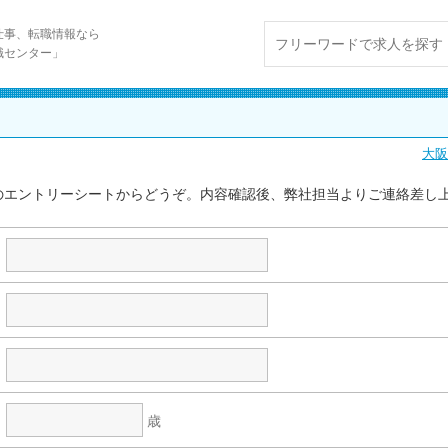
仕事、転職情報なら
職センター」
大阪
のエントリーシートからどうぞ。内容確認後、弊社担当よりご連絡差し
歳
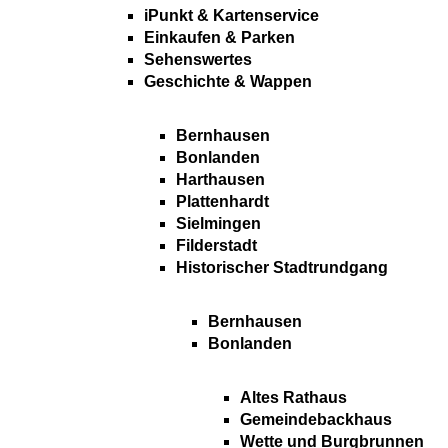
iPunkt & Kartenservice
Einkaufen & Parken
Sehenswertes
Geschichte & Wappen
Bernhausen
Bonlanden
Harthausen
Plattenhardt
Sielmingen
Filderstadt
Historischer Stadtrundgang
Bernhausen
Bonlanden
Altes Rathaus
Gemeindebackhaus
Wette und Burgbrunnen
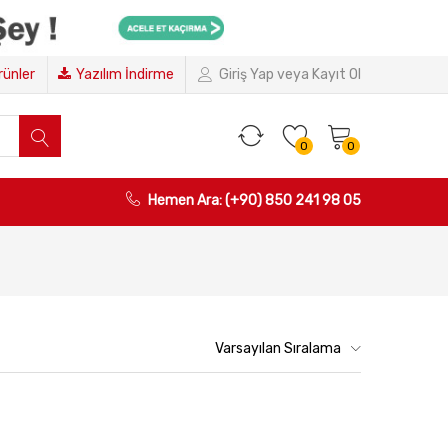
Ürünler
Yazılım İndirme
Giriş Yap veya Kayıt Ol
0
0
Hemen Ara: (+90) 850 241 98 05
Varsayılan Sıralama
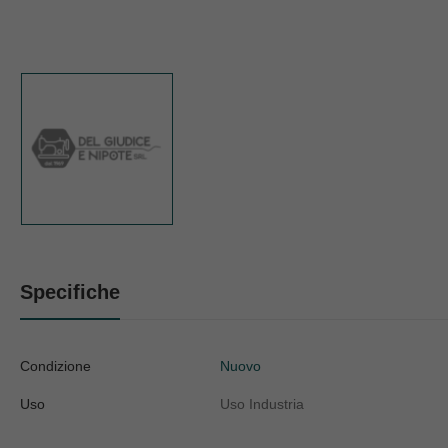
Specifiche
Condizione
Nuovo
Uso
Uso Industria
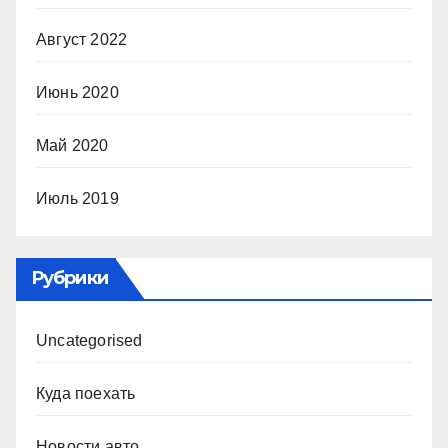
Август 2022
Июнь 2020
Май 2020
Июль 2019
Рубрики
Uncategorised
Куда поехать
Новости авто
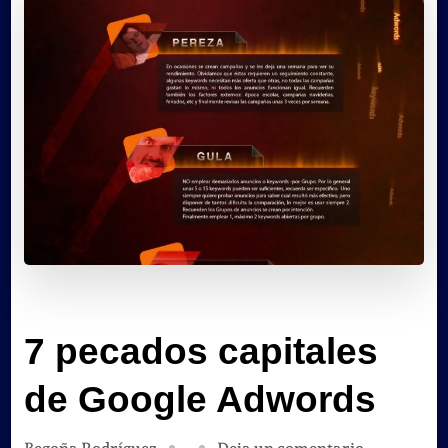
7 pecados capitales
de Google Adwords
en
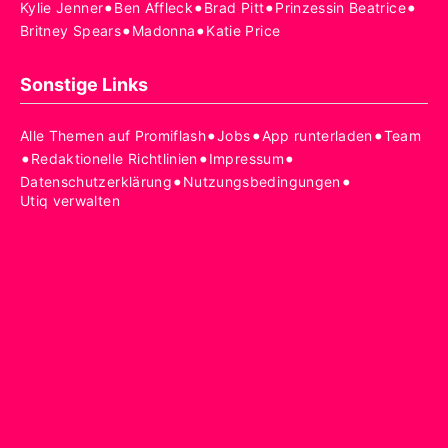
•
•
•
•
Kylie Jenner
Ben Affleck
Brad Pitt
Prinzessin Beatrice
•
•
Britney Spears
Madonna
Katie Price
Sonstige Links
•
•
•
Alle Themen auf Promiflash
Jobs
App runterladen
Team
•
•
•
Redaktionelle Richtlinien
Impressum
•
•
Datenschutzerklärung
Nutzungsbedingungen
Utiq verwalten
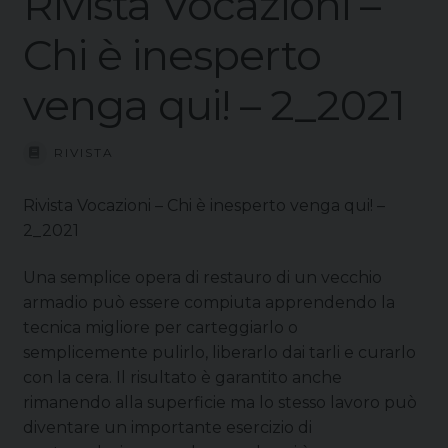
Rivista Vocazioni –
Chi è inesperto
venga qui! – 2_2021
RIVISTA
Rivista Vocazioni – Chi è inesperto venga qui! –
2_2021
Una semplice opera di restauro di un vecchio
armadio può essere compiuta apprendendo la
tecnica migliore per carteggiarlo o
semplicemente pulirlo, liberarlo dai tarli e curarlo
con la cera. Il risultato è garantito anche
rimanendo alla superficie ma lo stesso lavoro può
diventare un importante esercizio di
-----
[Your instructions]
Please reprint the whole listing exactly and omit its pictures.

[Output for this task]
仕事、転職情報なら
職センター」
大阪
のエントリーシートからどうぞ。内容確認後、弊社担当よりご連絡差し
歳
iPunkt & Kartenservice
Einkaufen & Parken
Sehenswertes
Geschichte & Wappen
Bernhausen
Bonlanden
Harthausen
Plattenhardt
Sielmingen
Filderstadt
Historischer Stadtrundgang
Bernhausen
Bonlanden
Altes Rathaus
Gemeindebackhaus
Wette und Burgbrunnen
Ürünler
Yazılım İndirme
Giriş Yap veya Kayıt Ol
0
0
Hemen Ara: (+90) 850 241 98 05
Varsayılan Sıralama
Specifiche
Condizione
Nuovo
Uso
Uso Industria
Август 2022
Июнь 2020
Май 2020
Июль 2019
Рубрики
Uncategorised
Куда поехать
Новости авто
7 pecados capitales
de Google Adwords
en
•
•
•
•
Kylie Jenner
Ben Affleck
Brad Pitt
Prinzessin Beatrice
•
•
Britney Spears
Madonna
Katie Price
Sonstige Links
•
•
•
Alle Themen auf Promiflash
Jobs
App runterladen
Team
•
•
•
Redaktionelle Richtlinien
Impressum
•
•
Datenschutzerklärung
Nutzungsbedingungen
Utiq verwalten
Rivista Vocazioni –
Chi è inesperto
venga qui! – 2_2021
RIVISTA
Rivista Vocazioni – Chi è inesperto venga qui! –
2_2021
Una semplice opera di restauro di un vecchio
armadio può essere compiuta apprendendo la
tecnica migliore per carteggiarlo o
semplicemente pulirlo, liberarlo dai tarli e curarlo
con la cera. Il risultato è garantito anche
rimanendo alla superficie ma lo stesso lavoro può
diventare un importante esercizio di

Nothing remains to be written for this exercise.